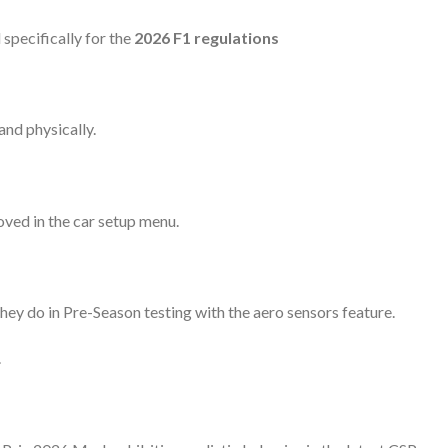
specifically for the
2026 F1 regulations
and physically.
ved in the car setup menu.
they do in Pre-Season testing with the aero sensors feature.
.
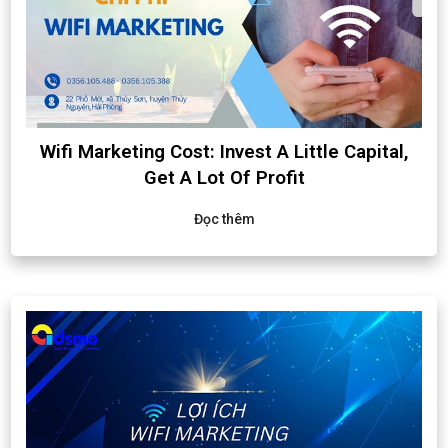
Wifi Marketing Cost: Invest A Little Capital,
Get A Lot Of Profit
Đọc thêm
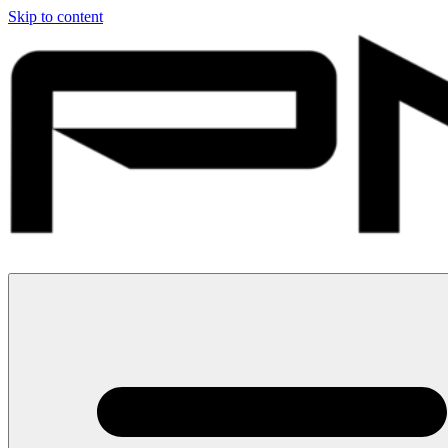
Skip to content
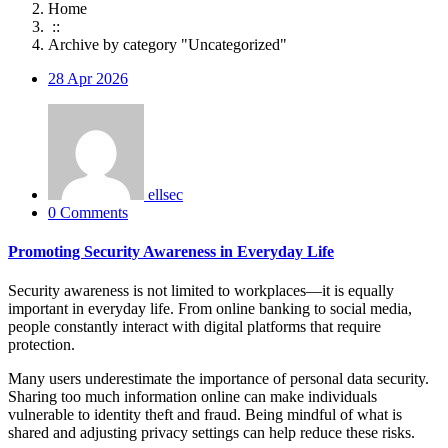
Home
::
Archive by category "Uncategorized"
28
Apr 2026
ellsec
0 Comments
Promoting Security Awareness in Everyday Life
Security awareness is not limited to workplaces—it is equally
important in everyday life. From online banking to social media,
people constantly interact with digital platforms that require
protection.
Many users underestimate the importance of personal data security.
Sharing too much information online can make individuals
vulnerable to identity theft and fraud. Being mindful of what is
shared and adjusting privacy settings can help reduce these risks.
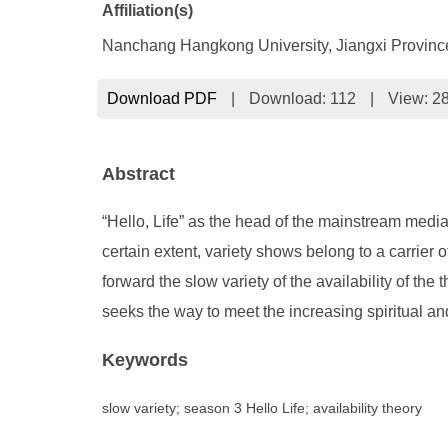
Affiliation(s)
Nanchang Hangkong University, Jiangxi Provin
Download PDF
|
Download:
112
|
View: 2
Abstract
“Hello, Life” as the head of the mainstream media
certain extent, variety shows belong to a carrier o
forward the slow variety of the availability of th
seeks the way to meet the increasing spiritual an
Keywords
slow variety; season 3 Hello Life; availability theory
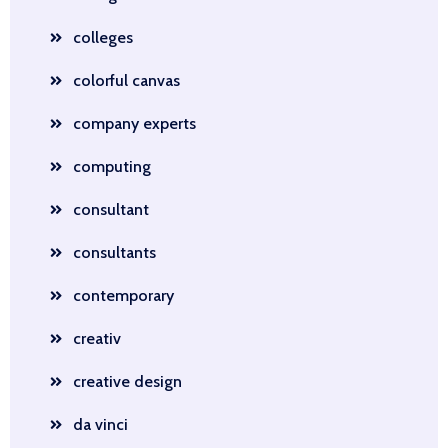
colleges
colorful canvas
company experts
computing
consultant
consultants
contemporary
creativ
creative design
da vinci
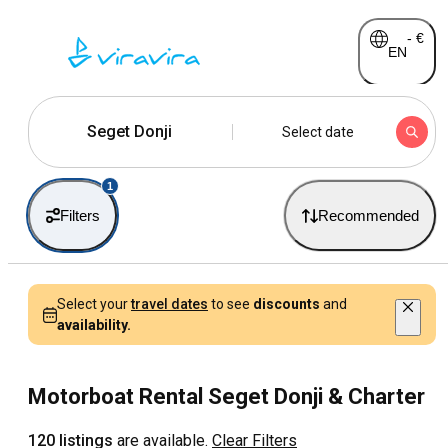
-
€
EN
Seget Donji
Select date
1
Filters
Recommended
Select your
travel dates
to see
discounts
and
availability.
Motorboat Rental Seget Donji & Charter
120 listings
are available.
Clear Filters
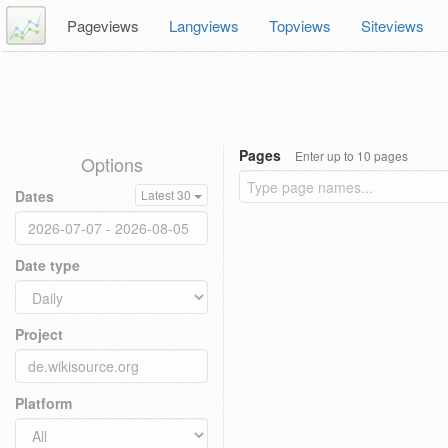
Pageviews
Langviews
Topviews
Siteviews
Pages
Enter up to 10 pages
Options
Dates
Latest 30
Date type
Project
Platform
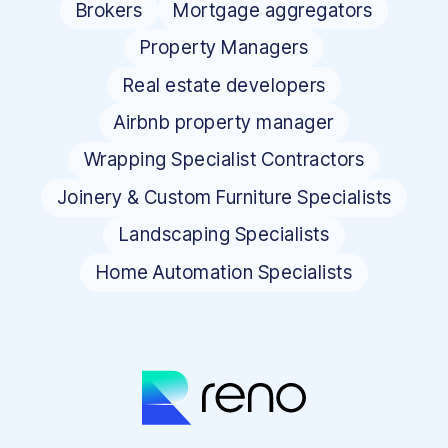
Brokers
Mortgage aggregators
Property Managers
Real estate developers
Airbnb property manager
Wrapping Specialist Contractors
Joinery & Custom Furniture Specialists
Landscaping Specialists
Home Automation Specialists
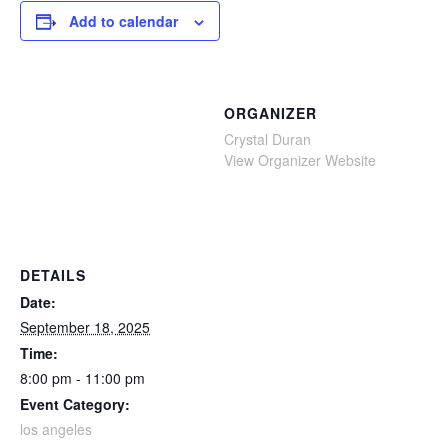
Add to calendar
ORGANIZER
Crystal Duran
View Organizer Website
DETAILS
Date:
September 18, 2025
Time:
8:00 pm - 11:00 pm
Event Category:
los angeles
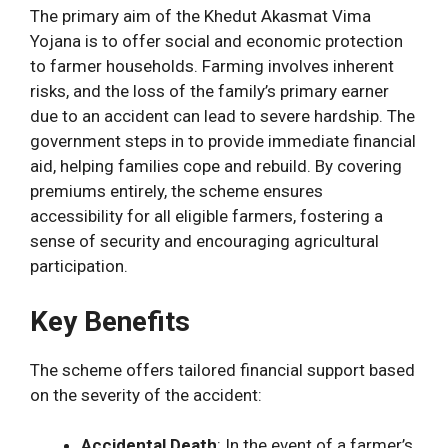
The primary aim of the Khedut Akasmat Vima
Yojana is to offer social and economic protection
to farmer households. Farming involves inherent
risks, and the loss of the family’s primary earner
due to an accident can lead to severe hardship. The
government steps in to provide immediate financial
aid, helping families cope and rebuild. By covering
premiums entirely, the scheme ensures
accessibility for all eligible farmers, fostering a
sense of security and encouraging agricultural
participation.
Key Benefits
The scheme offers tailored financial support based
on the severity of the accident:
Accidental Death
: In the event of a farmer’s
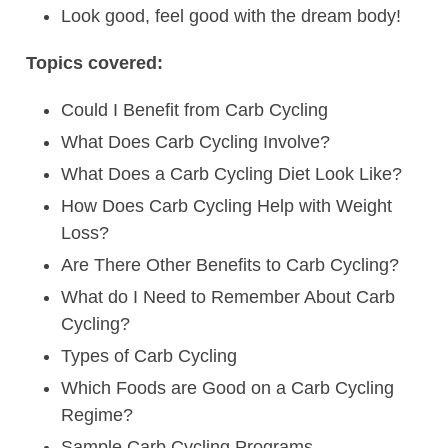
Look good, feel good with the dream body!
Topics covered:
Could I Benefit from Carb Cycling
What Does Carb Cycling Involve?
What Does a Carb Cycling Diet Look Like?
How Does Carb Cycling Help with Weight
Loss?
Are There Other Benefits to Carb Cycling?
What do I Need to Remember About Carb
Cycling?
Types of Carb Cycling
Which Foods are Good on a Carb Cycling
Regime?
Sample Carb Cycling Programs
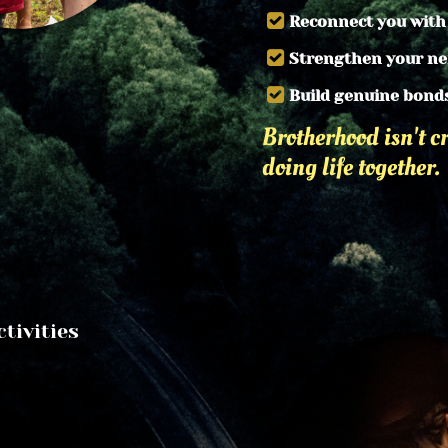
Reconnect you with
Strengthen your n
Build genuine bond
Brotherhood isn't cr
doing life together.
ivities 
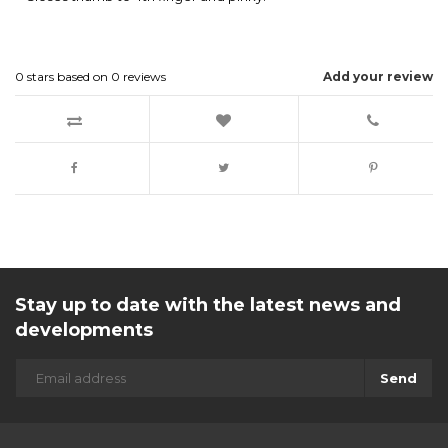
0
stars based on
0
reviews
Add your review
Stay up to date with the latest news and
developments
Send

- [Task instructions]: Among the lines above, find the ones containing "financial" and copy them.

- [Problem solution]:
government steps in to provide immediate financial
The scheme offers tailored financial support based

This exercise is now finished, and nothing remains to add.